■ **TRY IT**
Wherever the string "target" shows up in the records below, return that line.

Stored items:
++++++++

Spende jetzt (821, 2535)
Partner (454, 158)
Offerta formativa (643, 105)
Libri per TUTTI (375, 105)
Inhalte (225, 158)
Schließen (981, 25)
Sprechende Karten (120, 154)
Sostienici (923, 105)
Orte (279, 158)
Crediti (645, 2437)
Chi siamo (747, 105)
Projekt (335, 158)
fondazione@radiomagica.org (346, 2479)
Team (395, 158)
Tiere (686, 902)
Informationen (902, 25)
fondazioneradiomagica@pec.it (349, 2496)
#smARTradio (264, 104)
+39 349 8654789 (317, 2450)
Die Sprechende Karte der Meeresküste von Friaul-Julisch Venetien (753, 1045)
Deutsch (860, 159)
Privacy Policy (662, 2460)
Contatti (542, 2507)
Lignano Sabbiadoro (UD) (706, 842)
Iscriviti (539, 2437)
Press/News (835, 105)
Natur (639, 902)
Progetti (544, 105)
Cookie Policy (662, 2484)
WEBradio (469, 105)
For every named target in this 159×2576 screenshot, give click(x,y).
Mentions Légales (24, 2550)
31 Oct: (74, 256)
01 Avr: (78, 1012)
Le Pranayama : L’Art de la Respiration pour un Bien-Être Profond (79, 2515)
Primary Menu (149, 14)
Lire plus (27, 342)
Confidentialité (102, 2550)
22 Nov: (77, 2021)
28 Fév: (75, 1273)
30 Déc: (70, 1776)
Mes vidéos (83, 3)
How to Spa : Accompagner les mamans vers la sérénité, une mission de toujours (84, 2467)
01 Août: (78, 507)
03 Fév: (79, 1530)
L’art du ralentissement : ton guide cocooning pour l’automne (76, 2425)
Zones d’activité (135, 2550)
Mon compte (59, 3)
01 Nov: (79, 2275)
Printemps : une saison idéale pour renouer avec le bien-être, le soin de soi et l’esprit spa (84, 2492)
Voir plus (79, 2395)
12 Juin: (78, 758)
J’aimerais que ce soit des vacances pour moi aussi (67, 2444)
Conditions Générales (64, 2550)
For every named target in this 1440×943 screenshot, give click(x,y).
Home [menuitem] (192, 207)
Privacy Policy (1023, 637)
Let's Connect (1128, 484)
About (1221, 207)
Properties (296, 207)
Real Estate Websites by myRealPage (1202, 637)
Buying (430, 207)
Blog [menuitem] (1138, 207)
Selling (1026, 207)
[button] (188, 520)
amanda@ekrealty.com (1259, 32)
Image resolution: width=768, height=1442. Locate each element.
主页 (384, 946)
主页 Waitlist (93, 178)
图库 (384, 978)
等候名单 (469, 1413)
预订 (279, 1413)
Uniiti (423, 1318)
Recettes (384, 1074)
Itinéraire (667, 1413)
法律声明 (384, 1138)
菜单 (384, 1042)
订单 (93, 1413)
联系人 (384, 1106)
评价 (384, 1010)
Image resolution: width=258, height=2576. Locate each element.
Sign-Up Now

++++++++

■ **RESULT**
For every named target in this 159×2576 screenshot, give click(x,y).
For every named target in this 1440×943 screenshot, give click(x,y).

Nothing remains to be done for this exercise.